Loxicha

En septembre 1996, le municipe de Loxicha a été accusé par le gouvernement fédéral de l'Etat de Oaxaca et par l'Etat mexicain d'être un nid de guérilleros appartenant à l'EPR, guérilla apparue en 1996 dans le Guerrero, Etat voisin de celui de Oaxaca ; il y a eu environ 300 opérations militaires, près de 250 arrestations et plus de 250 ordres d'appréhension contre les hommes du municipe avant 1997.
En 1984, les habitants du municipe de Loxicha avaient réussi à virer les caciques (propriétaires terriens, esclavagistes) et à reprendre la mairie, en désignant eux-mêmes leurs représentants en dehors des partis politiques selon les us et coutumes.
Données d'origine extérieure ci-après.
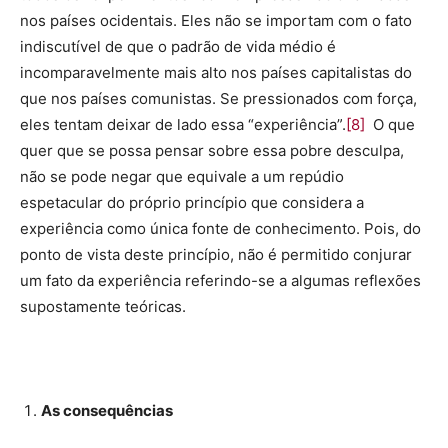
nos países ocidentais. Eles não se importam com o fato
indiscutível de que o padrão de vida médio é
incomparavelmente mais alto nos países capitalistas do
que nos países comunistas. Se pressionados com força,
eles tentam deixar de lado essa “experiência”.
[8]
O que
quer que se possa pensar sobre essa pobre desculpa,
não se pode negar que equivale a um repúdio
espetacular do próprio princípio que considera a
experiência como única fonte de conhecimento. Pois, do
ponto de vista deste princípio, não é permitido conjurar
um fato da experiência referindo-se a algumas reflexões
supostamente teóricas.
As consequências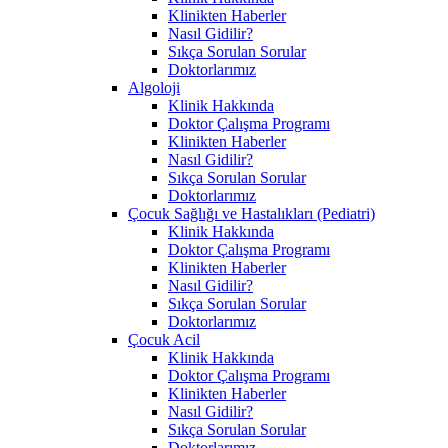
Klinikten Haberler
Nasıl Gidilir?
Sıkça Sorulan Sorular
Doktorlarımız
Algoloji
Klinik Hakkında
Doktor Çalışma Programı
Klinikten Haberler
Nasıl Gidilir?
Sıkça Sorulan Sorular
Doktorlarımız
Çocuk Sağlığı ve Hastalıkları (Pediatri)
Klinik Hakkında
Doktor Çalışma Programı
Klinikten Haberler
Nasıl Gidilir?
Sıkça Sorulan Sorular
Doktorlarımız
Çocuk Acil
Klinik Hakkında
Doktor Çalışma Programı
Klinikten Haberler
Nasıl Gidilir?
Sıkça Sorulan Sorular
Doktorlarımız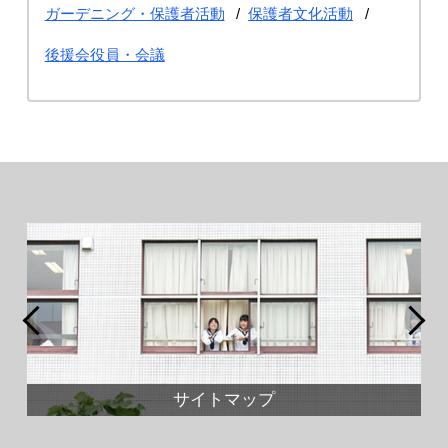
ガーデニング・保護者活動
保護者文化活動
後援会役員・会議
サイトマップ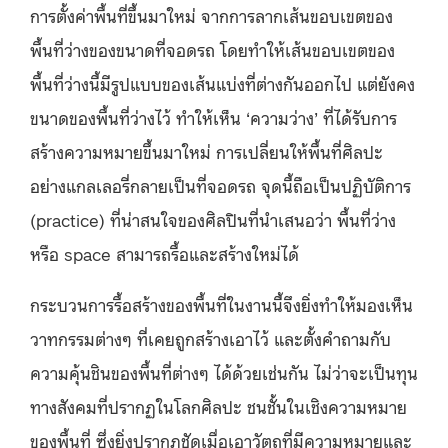
การตั้งค่าพื้นที่ขึ้นมาใหม่ จากการลากเส้นขอบเขตของ
พื้นที่ว่างของขนาดที่จอดรถ โดยทำให้เส้นขอบเขตของ
พื้นที่ว่างนี้มีรูปแบบของเส้นแบ่งที่ต่างกันออกไป แต่ยังคง
ขนาดของพื้นที่ว่างไว้ ทำให้เห็น ‘ความว่าง’ ที่ได้รับการ
สร้างความหมายขึ้นมาใหม่ การเปลี่ยนให้พื้นที่ศิลปะ
อย่างแกลเลอรี่กลายเป็นที่จอดรถ จุดนี้ถือเป็นปฏิบัติการ
(practice) ที่น่าสนใจของศิลปินที่นำเสนอว่า พื้นที่ว่าง
หรือ space สามารถรื้อและสร้างใหม่ได้
กระบวนการรื้อสร้างของพื้นที่ในงานนี้จึงยิ่งทำให้มองเห็น
วาทกรรมต่างๆ ที่เคยถูกสร้างเอาไว้ และตั้งคำถามกับ
ความคุ้นชินของพื้นที่ต่างๆ ได้ด้วยเช่นกัน ไม่ว่าจะเป็นทุน
ทางสังคมที่ปรากฏในโลกศิลปะ ชนชั้นในเชิงความหมาย
ของพื้นที่ ซึ่งยิ่งปรากฏชัดเมื่อเอาวัตถุที่มีความหมายและ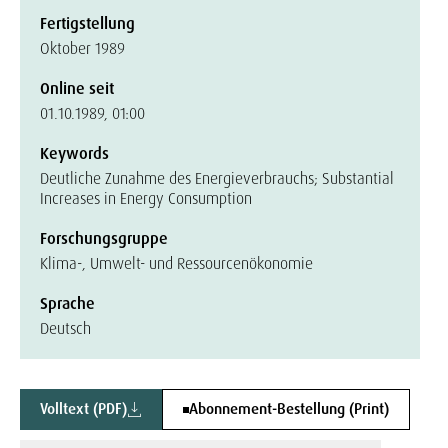
Fertigstellung
Oktober 1989
Online seit
01.10.1989, 01:00
Keywords
Deutliche Zunahme des Energieverbrauchs; Substantial
Increases in Energy Consumption
Forschungsgruppe
Klima-, Umwelt- und Ressourcenökonomie
Sprache
Deutsch
Volltext (PDF)
Abonnement-Bestellung (Print)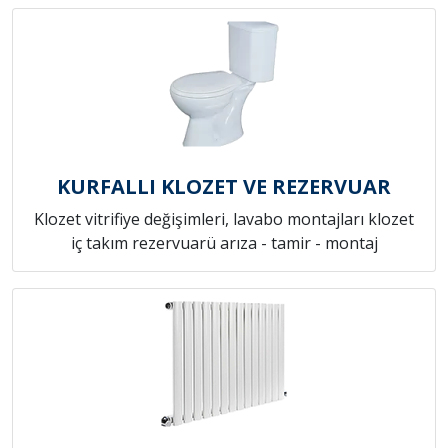
KURFALLI KLOZET VE REZERVUAR
Klozet vitrifiye değişimleri, lavabo montajları klozet
iç takım rezervuarü arıza - tamir - montaj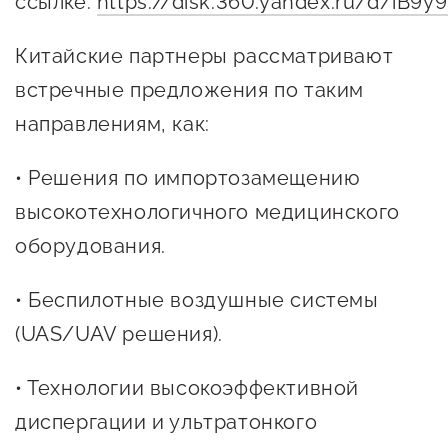
ссылке:
https://disk.360.yandex.ru/d/iB9
Оказание услуг в
О центре
Центр поддержки экспорта
социальной сфере
Китайские партнеры рассматривают
Обучающие
встречные предложения по таким
мероприятия
Справочник
Проекты
направлениям, как:
предпринимателя
Поддержка центра
• Решения по импортозамещению
Онлайн-витрина
Органы власти
высокотехнологичного медицинского
Экскурсии на
Организации,
производства
оборудования.
предоставляющие поддержку
Нормативные
• Беспилотные воздушные системы
документы
Интерактивные сервисы
(UAS/UAV решения).
Каталог маркетплейсов
• Технологии высокоэффективной
Каталог креативной
диспергации и ультратонкого
продукции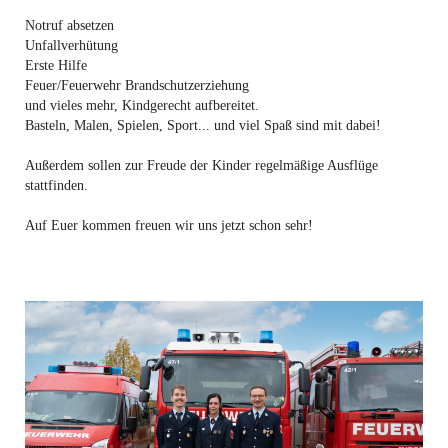
Notruf absetzen
Unfallverhütung
Erste Hilfe
Feuer/Feuerwehr Brandschutzerziehung
und vieles mehr, Kindgerecht aufbereitet.
Basteln, Malen, Spielen, Sport... und viel Spaß sind mit dabei!
Außerdem sollen zur Freude der Kinder regelmäßige Ausflüge
stattfinden.
Auf Euer kommen freuen wir uns jetzt schon sehr!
Vingt ans plus tard, les caciques éconduits et l'Etat ont enfin trouvé un prétexte pour se débarrasser des gêneurs et reprendre le pouvoir. L'ensemble de l'ancien bureau municipal a été emprisonné sur dénonciation d'appartenance à l'EPR. Dans la foulée, pratiquement tous les hommes du municipe ont été arrêtés ou poursuivis. Certains attendent toujours leur jugement, d'autres sont déjà condamnés à des peines allant jusqu'à trente ans de réclusion. Nombre ont été torturés, ceux qui ont réussi à éviter l'arrestation en s'enfuyant dans la montagne se cachent toujours. Malgré une loi d'amnistie partielle, 36 hommes du canton sont toujours emprisonnés.
Entre 1996 et 2001 les caciques, directement responsables de la répression, avaient repris possession de la mairie, avec l'aide du gouverneur de l'Etat. Fin 2001, l'élection d'un nouveau président municipal plus proche de la communauté a donné un instant l'espoir d'une détente. Son assassinat le 12 janvier dernier, sur ordre, semble-t-il, de l'ex-président, a déclenché une nouvelle vague de tension :
Les 6 pistoléros, anciens mouchards de 96, qui ont exécuté le président ont été enfermés avec les prisonniers de Loxicha qui craignent d'être assassinés à leur tour ; la police de l'Etat occupe le municipe et recherche d'ex-prisonniers, maintient d'autres ordres d'appréhension et oblige les hommes à se cacher. Les journaux locaux publient des listes de noms d'individus susceptibles d'appartenir à L'EPR.
L'histoire de Loxicha est loin d'être exceptionnelle au Mexique. Depuis longtemps, avec une grande lucidité et d'abord dans les Etats où il y avait le plus de corruption et de répression, les Indiens ont compris qu'ils ne devaient compter que sur eux-mêmes pour vivre sans être esclaves… L'autonomie qu'ils revendiquent, à l'opposé d'une autarcie, s'appuie sur un système d'échange et de réciprocité réglé par les us et coutumes. Règles orales, expression d'un consensus, contrôlées et évaluées par l'assemblée, elles tirent leur force du fait qu'elles font appel à la conscience collective de chaque membre de la communauté. A l'opposé de l'exaltation de l'individu propre à notre société, elle se fonde sur le sentiment d'appartenance à un tout qui englobe la terre, les oiseaux, les morts et les animaux.